Located on the second floor of Corban’s library, the Prewitt-Allen Archaeological Museum houses a rare collection of over 900 artifacts and replicas from the Middle East and Greece, ranging from 7th century Egypt to 18th century Ottoman Empire (modern-day Iraq).
Visitors are welcome to peruse the museum and enjoy highlights such as a high-quality plaster cast of the Black Obelisk of Shalmaneser, over six feet tall (Assyrian, 858–824 BC), and similar life-size replicas of the Rosetta stone (Egypt, 196 BC), a monumental discovery for the study of languages, and the Code of Hammurabi (Babylon, c. 1754 BC), one of the earliest preserved writings that contains a system of laws and statutes.
A significant portion of the museum houses manuscripts and fragments, including facsimiles of the Codex Sinaiticus, Codex Vaticanus, Codex Bezae, and Codex Washington. These four complete manuscripts of the Bible, which date from the 4th century AD, are all in Greek and serve as the basis for modern translations of the English Bible.

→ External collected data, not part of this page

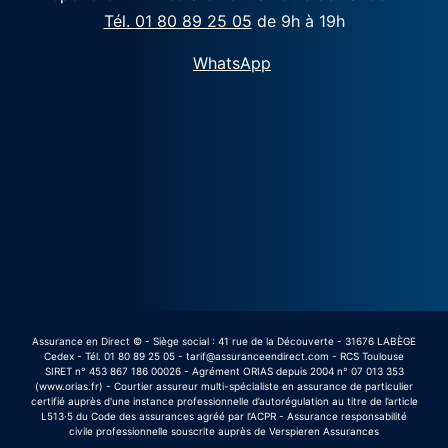
Tél. 01 80 89 25 05
de 9h à 19h
WhatsApp
Assurance en Direct © - Siège social : 41 rue de la Découverte - 31676 LABÈGE
Cedex - Tél. 01 80 89 25 05 - tarif@assuranceendirect.com - RCS Toulouse
SIRET n° 453 867 186 00026 - Agrément ORIAS depuis 2004 n° 07 013 353
(www.orias.fr) - Courtier assureur multi-spécialiste en assurance de particulier
certifié auprès d'une instance professionnelle d’autorégulation au titre de l’article
L513·5 du Code des assurances agréé par l’ACPR - Assurance responsabilité
civile professionnelle souscrite auprès de Verspieren Assurances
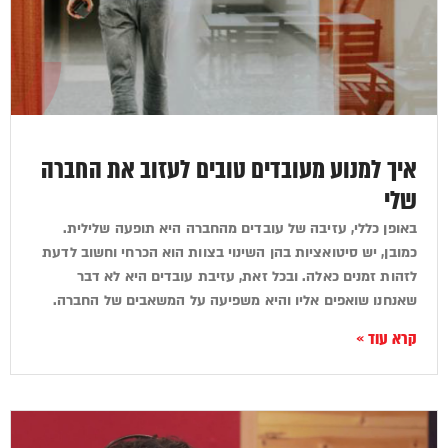
איך למנוע מעובדים טובים לעזוב את החברה
שלי
באופן כללי, עזיבה של עובדים מהחברה היא תופעה שלילית.
כמובן, יש סיטואציות בהן השינוי בצוות הוא הכרחי וחשוב לדעת
לזהות זמנים כאלה. ובכל זאת, עזיבת עובדים היא לא דבר
שאנחנו שואפים אליו והיא משפיעה על המשאבים של החברה.
קרא עוד »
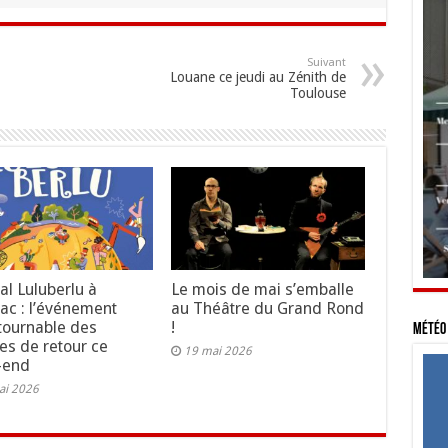
Suivant
Louane ce jeudi au Zénith de
Toulouse
val Luluberlu à
Le mois de mai s’emballe
ac : l’événement
au Théâtre du Grand Rond
tournable des
!
Météo 
les de retour ce
19 mai 2026
-end
ai 2026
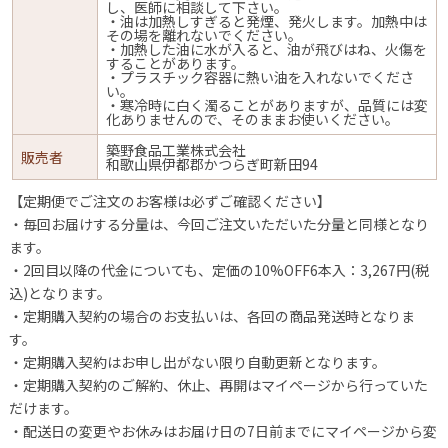
し、医師に相談して下さい。
・油は加熱しすぎると発煙、発火します。加熱中は
その場を離れないでください。
・加熱した油に水が入ると、油が飛びはね、火傷を
することがあります。
・プラスチック容器に熱い油を入れないでくださ
い。
・寒冷時に白く濁ることがありますが、品質には変
化ありませんので、そのままお使いください。
築野食品工業株式会社
販売者
和歌山県伊都郡かつらぎ町新田94
【定期便でご注文のお客様は必ずご確認ください】
・毎回お届けする分量は、今回ご注文いただいた分量と同様となり
ます。
・2回目以降の代金についても、定価の10%OFF6本入：3,267円(税
込)となります。
・定期購入契約の場合のお支払いは、各回の商品発送時となりま
す。
・定期購入契約はお申し出がない限り自動更新となります。
・定期購入契約のご解約、休止、再開はマイページから行っていた
だけます。
・配送日の変更やお休みはお届け日の7日前までにマイページから変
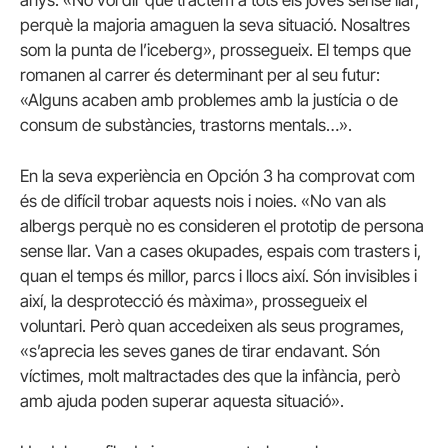
perquè la majoria amaguen la seva situació. Nosaltres
som la punta de l’iceberg», prossegueix.
El temps que
romanen al carrer és determinant per al seu futur:
«Alguns acaben amb problemes amb la justícia o de
consum de substàncies, trastorns mentals…».
En la seva experiència en Opción 3 ha comprovat com
és de difícil trobar aquests nois i noies.
«No van als
albergs perquè no es consideren el prototip de persona
sense llar. Van a cases okupades, espais com trasters i,
quan el temps és millor, parcs i llocs així. Són invisibles i
així, la desprotecció és màxima», prossegueix el
voluntari.
Però quan accedeixen als seus programes,
«s’aprecia les seves ganes de tirar endavant. Són
víctimes, molt maltractades des que la infància, però
amb ajuda poden superar aquesta situació».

Dozens of authentic original artifacts include several complete Torah scrolls, early fragments of the New Testament, Grecian and ancient Middle Eastern pottery, ancient Egyptian artifacts (including two rare exhibits of mummified falcons), and more.
Visitors are welcome to peruse the museum during library hours. While group tours are not being offered at this time, we encourage you to set aside at least an hour to enjoy the exhibits.
The museum owes its existence primarily to the labors of two men: Robert S. Allen and J. Franklin Prewitt, who each contributed hundreds of volunteer hours to establish a depository for the benefit of Middle East and Biblical studies. It has been a part of Corban’s Library throughout its existence.